We must also be aware of the hips, knees and feet of the puppet (any kind of puppet) so that we are in the walk and can even feel the soles of the feet. Also the different kinds of walk according to the temperament of the character e.g. that of Snow White (nerve sense system) and Rose Red (blood system).
Puppetry is a high art that demands awareness at all times of what one is doing - It breathes, thinks, acts. Too often one sees the character expressions on the faces of the puppeteers instead of them living completely within the puppet itself.
When one sees the horrors of TV caricature puppets and the mechanics of life one can so easily see why "puppetry is the antidote of modern life" for children (if properly done, of course).
Puppeteers should also penetrate as far as possible into the meaning of the story and the characters e.g. the wolf is greed. This knowledge also penetrates into the audience.
"If you want your children to grow up to be imaginative, tell them fairy tales. If you want them to be even more imaginative, tell them more fairy tales" … Albert Einstein.
Puppetry is an art of the future and the scope is vast.
The Warmth of Puppetry by Estelle Bryer
What is it within the art of puppetry that makes it the 'antidote to modern civilization' (Rudolf Steiner)? What are the essentials within the teachers performing of a puppet show that bring the healing within this art?
Many times in my long career, did I see puppet shows performed where the puppets were lifeless physical representations with constricted movement, and having no connection with the puppeteer.
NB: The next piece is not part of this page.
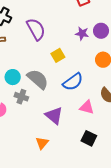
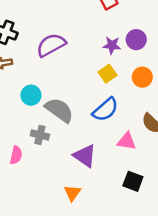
purple semicircle: (36, 29) -> (51, 45), turned -85
yellow square: (58, 55) -> (107, 74), moved
cyan circle: (13, 77) -> (31, 95), moved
Because children live so actively into surrounding movement, this can actually have a negative effect and can cramp the breathing and physical of the child through its etheric (life) body.
What then is needed? Warmth and Love! We puppeteers must consciously be the Guardian Angels of the puppets and send our warmth and love down the strings or into the hands to enfold them. Never must this conscious link be broken. The gestures of the puppets must be conveyed through the puppeteers so that all becomes penetrated and alive.
I give eurythmy classes in order to help puppeteers enliven their puppets, to bring the full body gestures down to their hands specifically to fill them with life forces. In the same way as kindergarten students are taught how to light a candle with a 'filled gesture," so should this be at all times with the puppets.
To enhance the puppet movements, the puppeteers should also be aware of the 'invisible body' of the marionette/table top/rod or other puppet, e.g. legs, arms, feet, knees, the way the legs walk underneath the silk, and all the movements they contain. Of course the more one dwells on the actual story, the deeper the effect will be.
Puppetry is a spiritual responsibility, for it can contain within it all the other arts, and it is indeed an art out of the future, still to be fully developed.
I have experienced the magic of puppetry in countless situations. The puppet is a 'safe space' for a child to communicate through to an adult, in therapy or in the kindergarten or home. Elderly audiences in retirement homes will joyfully sing 'Twinkle twinkle little star' when my monkey puppet asks them to. No matter how primitive the attempt, even if with only on puppet, the magic will be alive as long as there is love and warmth as a binding between the puppet and the puppeteer, So … try it, and keep trying for the rewards will be great for all concerned.
As an octogenarian, Estelle Bryer still tells stories to adults and children, lectures and gives puppet workshops to students in Cape Town, South Africa. Estelle Bryer, a South African, has taught at the Constantia Waldorf School in Cape Town since its founding in 1960. She has been a kindergarten teacher, eurythmy teacher, and eurythmy therapist, and is now involved in teacher training. A puppetry pioneer since 1962, she has performed to more than three quarters of a million children. She is also the author of Movement for the Young Child (WECAN, 2011) and Advent and Christmas Stories (Hawthorn, 2010).